Un secondo motivo di vantaggio legato alla stipula di un mutuo in valuta estera potrebbe invece essere costituito dal beneficio in termini di tasso. Alcune valute sono infatti riconducibili a sistemi bancari il cui costo del denaro potrebbe essere nettamente inferiore al proprio. E, dunque, potrebbero essere in grado di attribuire tassi debitori a sconto rispetto al tasso in euro.
Per tutti gli altri potenziali mutuatari, il finanziamento ha una convenienza più dubbia. E, soprattutto, dei rischi che non si dovrebbero sottovalutare.
Di fatti, spesso le oscillazioni dei parametri di riferimento di questi mutui sono piuttosto improvvise ed elevate. E proprio per questo motivo si tende ad attribuire tale mutuo a persone con redditi generalmente sostenuti, che possono sopportare senza tensioni l’incremento del valore delle rate.
Certo è che, proprio in virtù di questo ambito, i mutui in valuta estera potrebbero anche essere utili a coloro che sono tipicamente speculatori. Sono infatti strumenti che potrebbero essere sfruttati a beneficio di coloro che fanno trading valutario, e che potrebbero dunque avvantaggiarsi di movimenti favorevoli nel tasso di cambio.

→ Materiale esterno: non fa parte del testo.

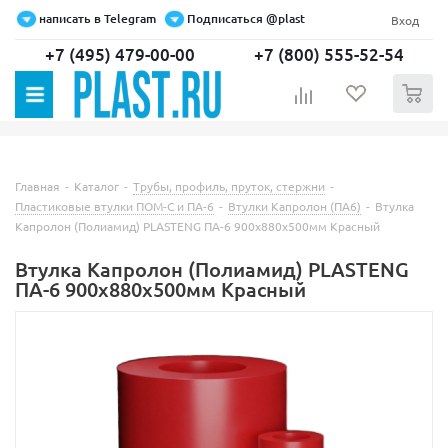
написать в Telegram
Подписаться @plast
Вход
+7 (495) 479-00-00
+7 (800) 555-52-54
0
Главная
-
Каталог
-
Трубы, профиль, пруток, стержни
-
Пластиковые втулки ПОМ-С и ПА-6
-
Втулки Капролон (ПА6)
-
Втулка
Капролон (Полиамид) PLASTENG ПА-6 900х880х500мм Красный
Втулка Капролон (Полиамид) PLASTENG
ПА-6 900х880х500мм Красный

Di seguito, abbiamo riassunto alcune delle principali pronunce giurisprudenziali in materia.
Sentenza Corte di Giustizia europea per i mutui in valuta estera
Una delle pronunce più note in questa materia è quella dello scorso 26 giugno 2019. La sentenza per causa c-407/18 da parte della Corte di Giustizia europea è infatti intervenuta per dare maggiore tutele ai consumatori nelle ipotesi di mutui espressi in valuta estera, con rimborso in euro. Di fatti, la Corte ha affermato che nel caso in cui il contratto di mutuo contenga una clausola di esecuzione forzata, nelle ipotesi di mancato rimborso correlato al mutuo in valuta estera, tale clausola poiché non limita il rischio di cambio per il consumatore/cliente.

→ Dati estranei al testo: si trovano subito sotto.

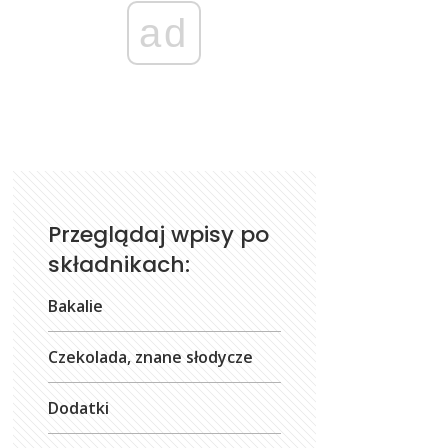
ad
Przeglądaj wpisy po
składnikach:
Bakalie
Czekolada, znane słodycze
Dodatki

La vicenda si è occupata di una coppia slovena che aveva stipulato un contratto di mutuo ipotecario, con atto notarile, per acquistare una casa. Il mutuo era stato emesso in franchi svizzeri, mentre il rimborso doveva avvenire mensilmente, in euro. La coppia non aveva pagato le rate e, dunque, la banca si era rivolta al giudice per l’esecuzione forzata.

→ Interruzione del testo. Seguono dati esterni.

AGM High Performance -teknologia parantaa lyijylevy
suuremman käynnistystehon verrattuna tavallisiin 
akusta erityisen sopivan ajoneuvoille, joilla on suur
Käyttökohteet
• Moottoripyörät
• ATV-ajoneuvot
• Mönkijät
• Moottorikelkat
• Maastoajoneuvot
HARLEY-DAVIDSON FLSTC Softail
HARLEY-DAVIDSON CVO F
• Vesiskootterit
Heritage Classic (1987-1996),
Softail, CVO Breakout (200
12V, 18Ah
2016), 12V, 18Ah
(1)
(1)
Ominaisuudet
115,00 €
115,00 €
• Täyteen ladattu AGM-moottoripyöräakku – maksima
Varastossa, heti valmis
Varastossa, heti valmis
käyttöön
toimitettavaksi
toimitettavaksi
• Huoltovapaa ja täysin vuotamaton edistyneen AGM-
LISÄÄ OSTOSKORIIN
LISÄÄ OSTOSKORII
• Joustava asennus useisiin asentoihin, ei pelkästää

In primo grado i giudici avevano dato ragione all’istituto di credito, dando così il via all’esecuzione forzata. In secondo grado i giudici si sono invece rivolti alla Corte di Giustizia UE per avere un parere vincolante sull’abusività o meno della clausola.
Il giudizio
Ebbene, i giudici di Strasburgo hanno chiarito che l’esecuzione forzata è in contrasto con la direttiva 93/13 a tutela dei consumatori,
“alla luce del principio di effettività, nel senso che essa osta a una normativa nazionale, quale quella di cui trattasi nel procedimento principale, in forza della quale il giudice nazionale investito di una domanda di esecuzione forzata di un contratto di mutuo ipotecario, stipulato tra un professionista e un consumatore sotto forma di atto notarile direttamente esecutivo, non dispone della possibilità di verificare, su istanza del consumatore o d’ufficio, se le clausole contenute in un simile atto abbiano carattere abusivo ai sensi di tale direttiva e, su tale base, di sospendere l’esecuzione forzata richiesta”.
In altri termini, il credito in valuta estera con rimborso in euro è da considerarsi clausola abusiva, determinando un rischio di cambio per il consumatore. Il giudice è dunque chiamato ad accertare la caratteristica di abusività di tale clausola. E, infine, invitato a sospendere l’esecuzione forzata del bene, quale conseguenza della stessa clausola.